[Saved data entries]
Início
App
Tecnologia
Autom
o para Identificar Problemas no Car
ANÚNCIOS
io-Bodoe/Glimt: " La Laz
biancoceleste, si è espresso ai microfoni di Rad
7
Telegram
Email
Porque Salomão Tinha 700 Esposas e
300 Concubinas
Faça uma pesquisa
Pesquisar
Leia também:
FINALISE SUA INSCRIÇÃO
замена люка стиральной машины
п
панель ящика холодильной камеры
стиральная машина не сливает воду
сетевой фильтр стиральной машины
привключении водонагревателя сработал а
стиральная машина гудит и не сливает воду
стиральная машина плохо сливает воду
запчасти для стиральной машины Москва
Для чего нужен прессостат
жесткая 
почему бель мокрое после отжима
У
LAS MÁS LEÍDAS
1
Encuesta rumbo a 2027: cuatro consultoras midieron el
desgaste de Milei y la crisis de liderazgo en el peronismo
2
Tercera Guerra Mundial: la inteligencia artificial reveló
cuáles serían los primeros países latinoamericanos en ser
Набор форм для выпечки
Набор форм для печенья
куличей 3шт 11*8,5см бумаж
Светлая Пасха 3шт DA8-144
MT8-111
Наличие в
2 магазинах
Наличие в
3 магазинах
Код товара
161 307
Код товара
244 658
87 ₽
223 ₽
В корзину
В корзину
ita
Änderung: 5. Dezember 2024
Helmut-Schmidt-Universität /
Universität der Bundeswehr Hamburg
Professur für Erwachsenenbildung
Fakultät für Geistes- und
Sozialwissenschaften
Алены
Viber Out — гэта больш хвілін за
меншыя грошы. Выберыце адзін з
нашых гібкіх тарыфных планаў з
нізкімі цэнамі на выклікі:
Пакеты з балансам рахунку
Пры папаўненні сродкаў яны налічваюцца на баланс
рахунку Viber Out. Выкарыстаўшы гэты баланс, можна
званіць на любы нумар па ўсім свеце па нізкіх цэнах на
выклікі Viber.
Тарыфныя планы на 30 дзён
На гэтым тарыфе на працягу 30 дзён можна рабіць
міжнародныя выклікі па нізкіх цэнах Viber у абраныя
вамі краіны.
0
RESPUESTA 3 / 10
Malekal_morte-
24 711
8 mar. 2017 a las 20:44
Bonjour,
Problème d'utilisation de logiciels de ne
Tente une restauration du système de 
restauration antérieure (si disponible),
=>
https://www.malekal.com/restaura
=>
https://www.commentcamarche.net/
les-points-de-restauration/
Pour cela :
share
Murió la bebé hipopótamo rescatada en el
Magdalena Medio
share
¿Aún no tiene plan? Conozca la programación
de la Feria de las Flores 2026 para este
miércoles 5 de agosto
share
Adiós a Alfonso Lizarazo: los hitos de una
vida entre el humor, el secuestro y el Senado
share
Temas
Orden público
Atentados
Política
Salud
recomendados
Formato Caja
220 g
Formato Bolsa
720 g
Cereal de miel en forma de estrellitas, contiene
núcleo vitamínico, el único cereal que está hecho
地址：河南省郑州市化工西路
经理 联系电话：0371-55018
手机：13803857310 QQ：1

TO DO: Scan the records for the string "машина" and show every line that contains it.

SOLUTION FOR THIS TASK:
стиральная машина не сливает воду
стиральная машина гудит и не сливает воду
стиральная машина плохо сливает воду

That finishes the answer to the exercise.